Q: You give so many problems on your blog, but no solutions on how they can be prevented. It makes me feel like a bad person by reading your blog, but I don’t want to be like that. I’m not sure how I sound to you, seeing as you tend to be very critical, and I really don’t want to sound like I’m complaining or whining. Honestly, it just makes me feel kind of helpless, when I see all these issues, and have no idea what I can personally do to help prevent them in the future.
A: What the common stereotype of ‘critical’ means: “This reaction is some annoying ass white guilt bullshit.”
What ‘critical’ actually means: I’m going to work through this reaction with you using a critical lens.
The first thing I want you to see is that asking white folks for solutions on racism and white supremacy is like asking a murderer for solutions on lowering the amount of dead bodies. Audre Lorde once said “The master’s tools will never dismantle the master’s house,” which I really think suits this discussion. We will never completely abolish our power and privilege on our own. We can educate ourselves and each other as contributions to racial justice, but when it comes to serious social change, POC are the only ones qualified to develop solutions and lead the way. Whites don’t struggle against oppression, so it is not our struggle to solve. We have power, not solutions. And, unfortunately, there is no simple ‘apply ointment A to wound B’ formula for solving racism.

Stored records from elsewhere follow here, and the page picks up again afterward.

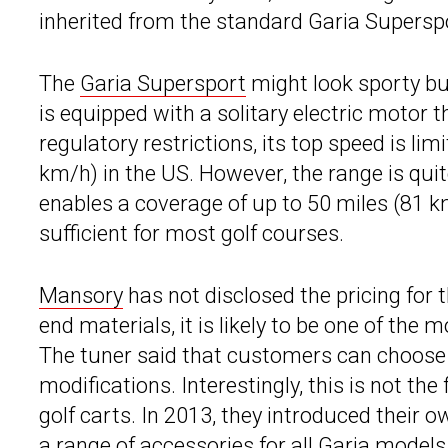
inherited from the standard Garia Supersp
The
Garia Supersport
might look sporty but 
is equipped with a solitary electric motor 
regulatory restrictions, its top speed is l
km/h) in the US. However, the range is qui
enables a coverage of up to 50 miles (81 k
sufficient for most golf courses.
Mansory
has not disclosed the pricing for 
end materials, it is likely to be one of the
The tuner said that customers can choose a
modifications. Interestingly, this is not th
golf carts. In 2013, they introduced their o
a range of accessories for all Garia model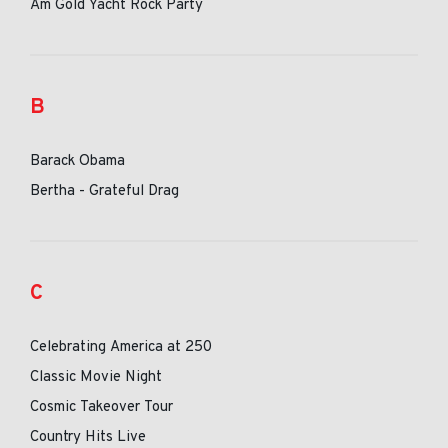
Am Gold Yacht Rock Party
B
Barack Obama
Bertha - Grateful Drag
C
Celebrating America at 250
Classic Movie Night
Cosmic Takeover Tour
Country Hits Live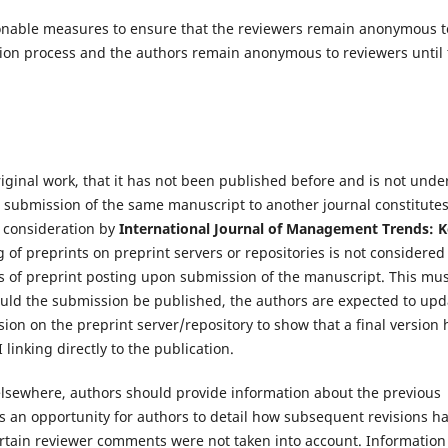
easonable measures to ensure that the reviewers remain anonymous t
tion process and the authors remain anonymous to reviewers until
riginal work, that it has not been published before and is not unde
el submission of the same manuscript to another journal constitute
 consideration by
International Journal of Management Trends: 
 of preprints on preprint servers or repositories is not considered
ls of preprint posting upon submission of the manuscript. This mu
Should the submission be published, the authors are expected to upd
sion on the preprint server/repository to show that a final version 
linking directly to the publication.
elsewhere, authors should provide information about the previous
s an opportunity for authors to detail how subsequent revisions h
ertain reviewer comments were not taken into account. Information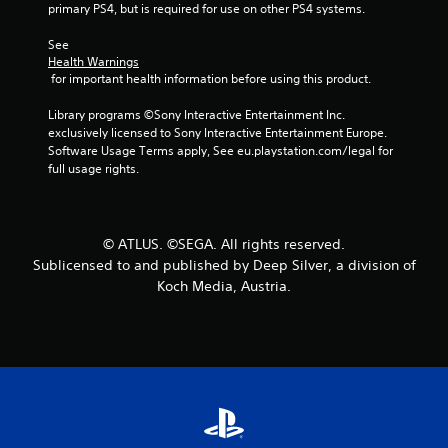
primary PS4, but is required for use on other PS4 systems.
s
See 
t
Health Warnings
 for important health information before using this product.
a
Library programs ©Sony Interactive Entertainment Inc. 
r
exclusively licensed to Sony Interactive Entertainment Europe. 
Software Usage Terms apply, See eu.playstation.com/legal for 
s
full usage rights.
f
r
© ATLUS. ©SEGA. All rights reserved.
Sublicensed to and published by Deep Silver, a division of
o
Koch Media, Austria.
m
2
0
8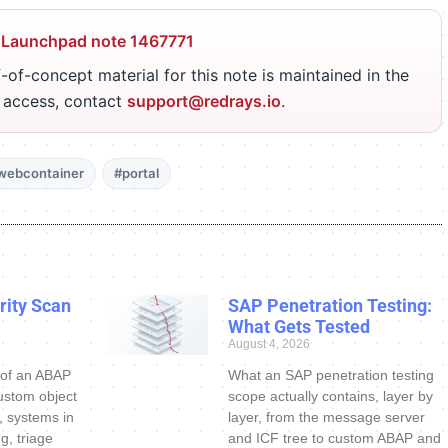
 Launchpad note 1467771
-of-concept material for this note is maintained in the
r access, contact
support@redrays.io
.
webcontainer
#portal
ity Scan
SAP Penetration Testing:
What Gets Tested
August 4, 2026
 of an ABAP
What an SAP penetration testing
ustom object
scope actually contains, layer by
s, systems in
layer, from the message server
g, triage
and ICF tree to custom ABAP and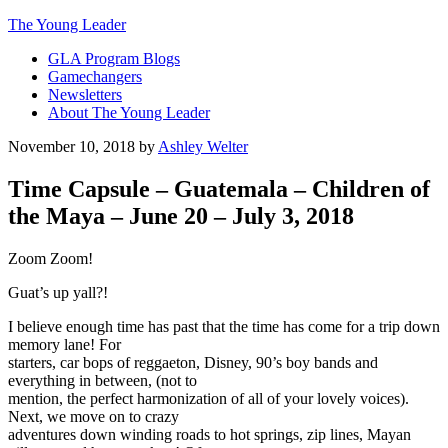
The Young Leader
GLA Program Blogs
Gamechangers
Newsletters
About The Young Leader
November 10, 2018
by
Ashley Welter
Time Capsule – Guatemala – Children of
the Maya – June 20 – July 3, 2018
Zoom Zoom!
Guat’s up yall?!
I believe enough time has past that the time has come for a trip down
memory lane! For
starters, car bops of reggaeton, Disney, 90’s boy bands and
everything in between, (not to
mention, the perfect harmonization of all of your lovely voices).
Next, we move on to crazy
adventures down winding roads to hot springs, zip lines, Mayan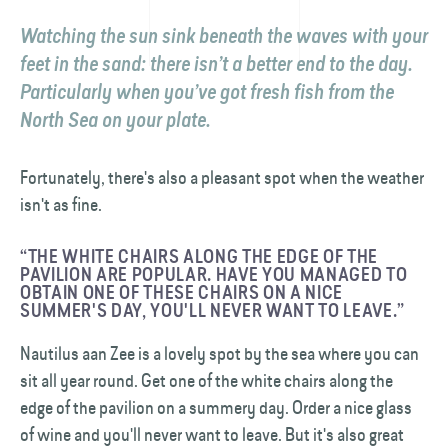
Watching the sun sink beneath the waves with your
feet in the sand: there isn’t a better end to the day.
Particularly when you’ve got fresh fish from the
North Sea on your plate.
Fortunately, there's also a pleasant spot when the weather
isn't as fine.
“THE WHITE CHAIRS ALONG THE EDGE OF THE
PAVILION ARE POPULAR. HAVE YOU MANAGED TO
OBTAIN ONE OF THESE CHAIRS ON A NICE
SUMMER'S DAY, YOU'LL NEVER WANT TO LEAVE.”
Nautilus aan Zee is a lovely spot by the sea where you can
sit all year round. Get one of the white chairs along the
edge of the pavilion on a summery day. Order a nice glass
of wine and you'll never want to leave. But it's also great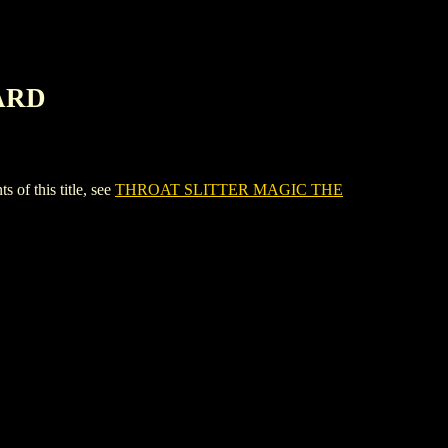
ARD
 this title, see
THROAT SLITTER MAGIC THE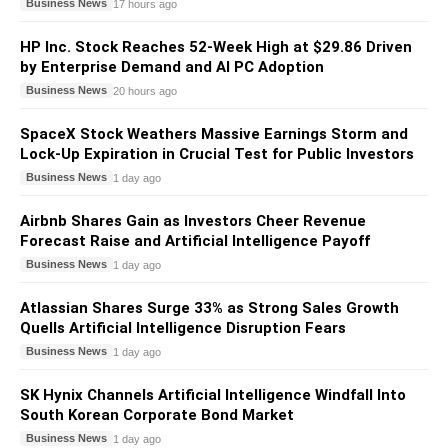
Business News
17 hours ago
HP Inc. Stock Reaches 52-Week High at $29.86 Driven
by Enterprise Demand and AI PC Adoption
Business News
20 hours ago
SpaceX Stock Weathers Massive Earnings Storm and
Lock-Up Expiration in Crucial Test for Public Investors
Business News
1 day ago
Airbnb Shares Gain as Investors Cheer Revenue
Forecast Raise and Artificial Intelligence Payoff
Business News
1 day ago
Atlassian Shares Surge 33% as Strong Sales Growth
Quells Artificial Intelligence Disruption Fears
Business News
1 day ago
SK Hynix Channels Artificial Intelligence Windfall Into
South Korean Corporate Bond Market
Business News
1 day ago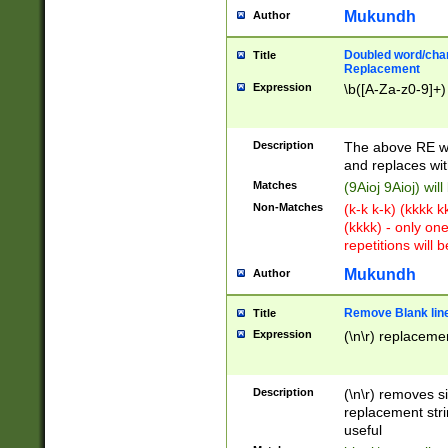
Mukundh
Author
Doubled word/chara
Title
Replacement
Expression
\b([A-Za-z0-9]+)
Description
The above RE wi
and replaces wit
Matches
(9Aioj 9Aioj) wil
Non-Matches
(k-k k-k) (kkkk 
(kkkk) - only on
repetitions will b
Mukundh
Author
Remove Blank lines
Title
Expression
(\n\r) replacemen
Description
(\n\r) removes s
replacement stri
useful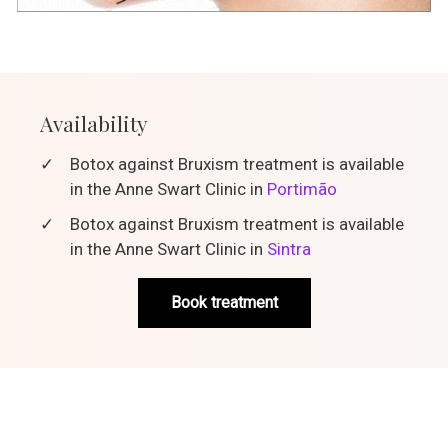
Availability
✓
Botox against Bruxism treatment is available
in the Anne Swart Clinic in
Portimão
✓
Botox against Bruxism treatment is available
in the Anne Swart Clinic in
Sintra
Book treatment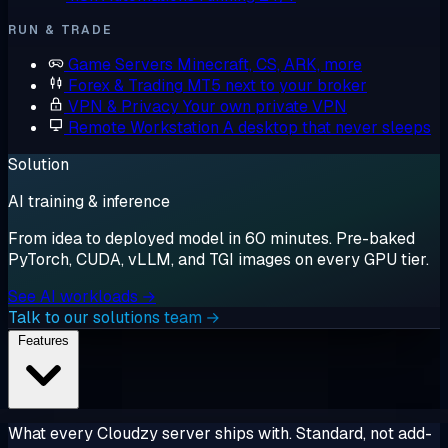
RUN & TRADE
Game Servers
Minecraft, CS, ARK, more
Forex & Trading
MT5 next to your broker
VPN & Privacy
Your own private VPN
Remote Workstation
A desktop that never sleeps
Solution
AI training & inference
From idea to deployed model in 60 minutes. Pre-baked
PyTorch, CUDA, vLLM, and TGI images on every GPU tier.
See AI workloads →
Talk to our solutions team →
Features
What every Cloudzy server ships with. Standard, not add-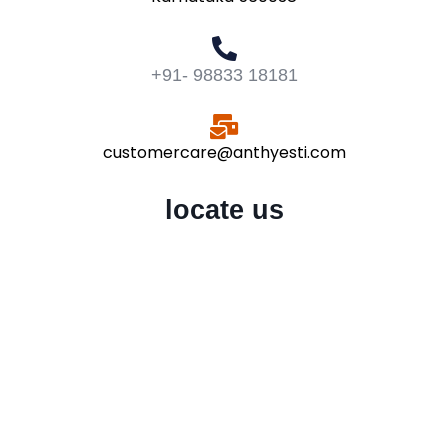
+91- 98833 18181
customercare@anthyesti.com
locate us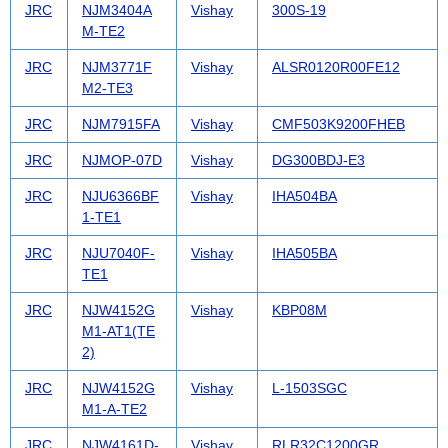
JRC
NJM3404A
Vishay
300S-19
M-TE2
JRC
NJM3771F
Vishay
ALSR0120R00FE12
M2-TE3
JRC
NJM7915FA
Vishay
CMF503K9200FHEB
JRC
NJMOP-07D
Vishay
DG300BDJ-E3
JRC
NJU6366BF
Vishay
IHA504BA
1-TE1
JRC
NJU7040F-
Vishay
IHA505BA
TE1
JRC
NJW4152G
Vishay
KBP08M
M1-AT1(TE
2)
JRC
NJW4152G
Vishay
L-1503SGC
M1-A-TE2
JRC
NJW4161D-
Vishay
RLR32C1200GR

The second thing I want you to see is white guilt. When our reaction to education on white supremacy is to “feel bad” about how terrible we are, this shifts the focus from the situation to ourselves. White guilt is making the pain of racism about us; it’s feeling sad instead of being responsible by accepting who we are and the nature of the inequality around us. It’s a huge part of white privilege to just “feel bad” about racism when the alternative is actually suffering from it. Shame is extremely unfamiliar to us when we have been constantly taught to feel pride in our whiteness. It required a serious amount of personal work to understand that resentment over the privilege of being white was in and of itself a privilege: even if I resent the privilege, I still have it and I still benefit. If POC learn from an early age to resent the color of their skin, then they will see that reflected in the larger US society. White folks do not have this experience no matter what we feel inside.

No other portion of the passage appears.